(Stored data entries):
==*==
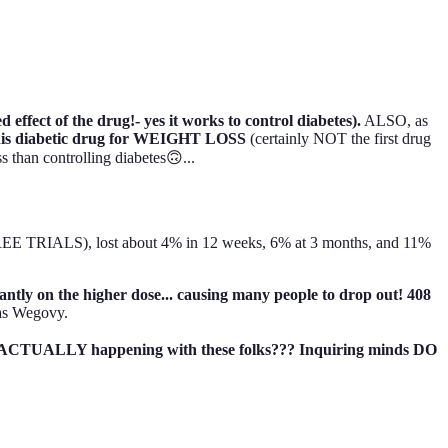
ffect of the drug!- yes it works to control diabetes).
ALSO, as
his diabetic drug for WEIGHT LOSS
(certainly NOT the first drug
than controlling diabetes🙃...
REE TRIALS), lost about 4% in 12 weeks, 6% at 3 months, and 11%
icantly on the higher dose... causing many people to drop out! 408
as Wegovy.
was ACTUALLY happening with these folks??? Inquiring minds DO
==*==
(Task brief): Report back every line of the entries in which "drug" occurs.

(Written answer):
ffect of the drug!- yes it works to control diabetes).
his diabetic drug for WEIGHT LOSS
(certainly NOT the first drug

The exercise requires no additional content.